# Winter/Holiday FO Suggestions from NG?



## SplendorSoaps (Sep 15, 2015)

I have a couple of FO's I need to buy from NG in the 16 oz. size, and was hoping you might have some suggestions for NG winter/holiday scents? They give a discount if you order 5 of the 16 oz. size, so I thought I'd check and see if there are some surefire winners that I don't know about. I checked the FO review spreadsheet, but didn't see much there by way of holiday scents. 

Last year I really enjoyed Kringleberry from NG, and will definitely get some more this year. Bonus points if you know if NG has a dupe of WSP's Sparkling Snowflake. WSP's description is "Sweet juices of rich black plum cascade over fresh, green pine needles." Truthfully, I didn't smell plum at all, but the overall scent was heavenly! Just trying to keep my FO addiction in check this holiday season by shopping from ONE supplier instead of many. ;-)


----------



## rparrny (Sep 15, 2015)

I think Eucalyptus/Spearmint is great for the holidays and a good unisex scent.


----------



## SplendorSoaps (Sep 15, 2015)

Great minds think alike, rparrny! I have a batch of Eucalyptus Spearmint curing right now (although I got that FO from WSP - still a lovely scent).


----------



## rparrny (Sep 15, 2015)

Eucalyptus/Spearmint
Here's the batch I did today:


----------



## SplendorSoaps (Sep 15, 2015)

Oooh! Lovely swirls!


----------



## whitewitchbeauty (Sep 15, 2015)

Pretty  swirls


----------



## rparrny (Sep 15, 2015)

Thank you!


----------



## Obsidian (Sep 15, 2015)

Gingersnap cookie FO, its a wonderful spicy scent without being heavy on the cinnamon. Its does discolor and accelerate slightly but its workable and well worth it.


----------



## osso (Sep 15, 2015)

I love cracklin birch, and it is fall/wintery to me.


----------



## dibbles (Sep 16, 2015)

rparrny said:


> Eucalyptus/Spearmint
> Here's the batch I did today:



That is some pretty soap! I love the colors - what did you use for the red (if  you don't mind sharing)?


----------



## SplendorSoaps (Sep 16, 2015)

Thanks for the suggestions!


----------



## rparrny (Sep 16, 2015)

dibbles said:


> That is some pretty soap! I love the colors - what did you use for the red (if you don't mind sharing)?


 
It's from BB, used to be called brick red but now they call it something else, American red I think.


----------



## dixiedragon (Sep 16, 2015)

Hippy Christmas!


----------



## dibbles (Sep 16, 2015)

rparrny said:


> It's from BB, used to be called brick red but now they call it something else, American red I think.

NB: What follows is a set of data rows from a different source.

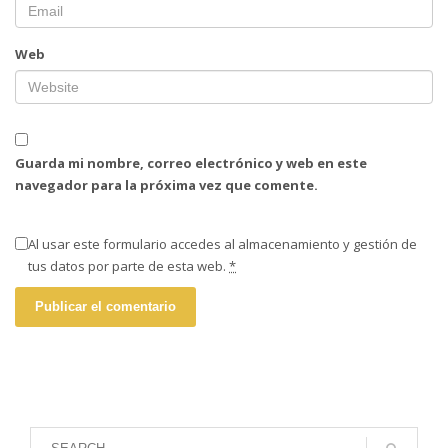
Web
Guarda mi nombre, correo electrónico y web en este
navegador para la próxima vez que comente.
Al usar este formulario accedes al almacenamiento y gestión de
tus datos por parte de esta web.
*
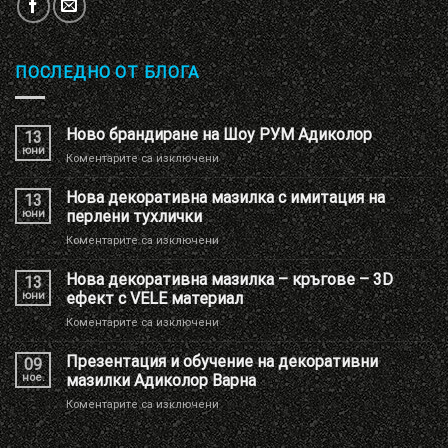
ПОСЛЕДНО ОТ БЛОГА
Ново брандиране на Шоу РУМ Адиколор
13
юни
за
Коментарите са изключени
Ново
брандиране
Нова декоративна мазилка с имитация на
13
на
юни
перлени тухлички
Шоу
за
Коментарите са изключени
РУМ
Нова
Адиколор
декоративна
Нова декоративна мазилка – кръгове – 3D
13
мазилка
юни
ефект с VELE материал
с
за
Коментарите са изключени
имитация
Нова
на
декоративна
Презентация и обучение на декоративни
перлени
09
мазилка
тухлички
ное.
мазилки Адиколор Варна
–
за
Коментарите са изключени
кръгове
Презентация
–
и
3D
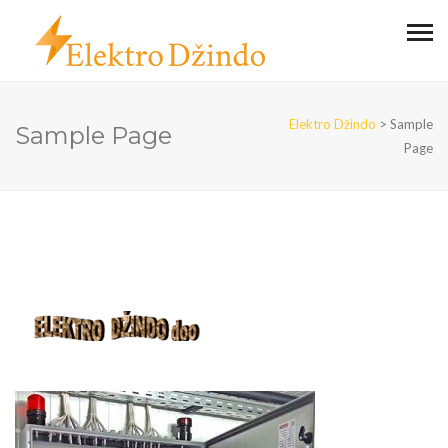
Elektro Džindo
>
Sample
Sample Page
Page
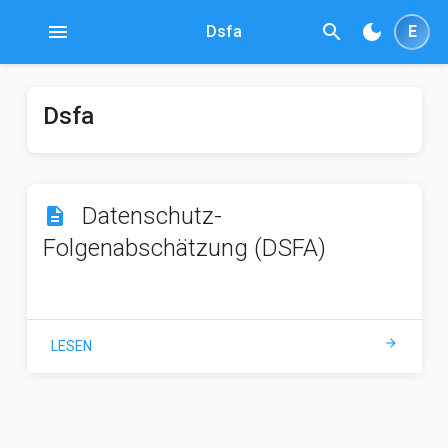
menu
search
dark_mode
Dsfa
E
Dsfa
Datenschutz-
description
Folgenabschätzung (DSFA)
arrow_forward
LESEN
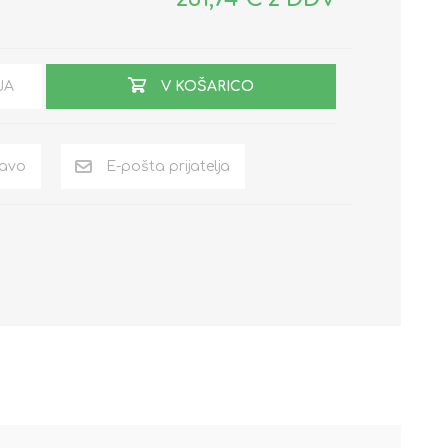
JA
V KOŠARICO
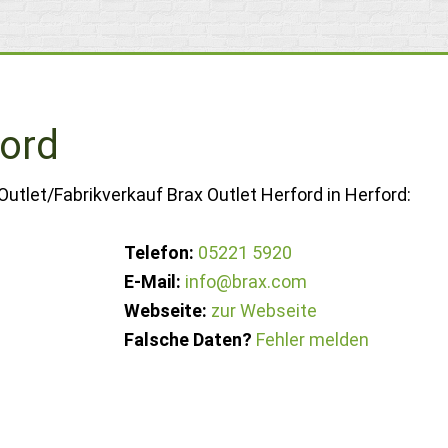
ford
utlet/Fabrikverkauf Brax Outlet Herford in Herford:
Telefon:
05221 5920
E-Mail:
info@brax.com
Webseite:
zur Webseite
Falsche Daten?
Fehler melden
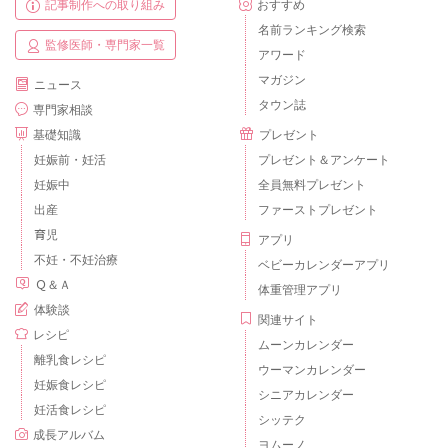
記事制作への取り組み
おすすめ
名前ランキング検索
監修医師・専門家一覧
アワード
マガジン
ニュース
タウン誌
専門家相談
基礎知識
プレゼント
妊娠前・妊活
プレゼント＆アンケート
妊娠中
全員無料プレゼント
出産
ファーストプレゼント
育児
アプリ
不妊・不妊治療
ベビーカレンダーアプリ
Ｑ＆Ａ
体重管理アプリ
体験談
関連サイト
レシピ
ムーンカレンダー
離乳食レシピ
ウーマンカレンダー
妊娠食レシピ
シニアカレンダー
妊活食レシピ
シッテク
成長アルバム
ヨムーノ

Thank you. I want to figure out a consistent, good red. I have some Really Red from Nurture that I will be playing with, and if that doesn't work out will be looking into other options. I'll have to keep this one in mind, it's very nice.


----------



## snappyllama (Sep 16, 2015)

dixiedragon said:


> Hippy Christmas!



How does that one soap? I like it OOB, but was wondering if the scent stays about the same or changes somewhat


----------



## SplendorSoaps (Sep 16, 2015)

dixiedragon said:


> Hippy Christmas!



Just looked this one up. Sounds intriguing! Patchouli isn't one of my favorite scents - reminds me of a phase I went through while dating a bad boy in my early twenties. :lolno: I've had a lot of customers ask for patchouli lately, though!


----------



## dixiedragon (Sep 17, 2015)

It smells minty in soap which I don't detect OOB. It's very nice. The patch is not as detectable in the finished soaped. It's more fruity candy /minty with a soft hint of patch.


----------



## linbrit (Sep 18, 2015)

dixiedragon said:


> It smells minty in soap which I don't detect OOB. It's very nice. The patch is not as detectable in the finished soaped. It's more fruity candy /minty with a soft hint of patch.


 
I made this last Christmas, and it sold very well.  I love it.  Such a perfect minty blend.  You are right, the patch is very soft.

Also, Reindeer Poop and Elf Sweat.  Sold out - people loved them for stocking stuffers, and they really smell good.  This year I bought Snowman Balls but I haven't soaped with it yet.


----------



## fluffmuffin (Sep 18, 2015)

Another vote here for Hippy Christmas! I love patchouli, but I don't really smell it--it's a sweet minty scent with an earthy background. Really nice!


----------



## OliveOil2 (Sep 19, 2015)

The Hippy Christmas soaps very well, no A and I am not sure about D because I colored mine a dark color, I haven't used it for a long time, but if you look at the site it does have vanilla, just can't remember how much.


----------



## Lina (Oct 15, 2015)

I don't like hippy Christmas...smells like motel soap to me. It discolors to tan.


----------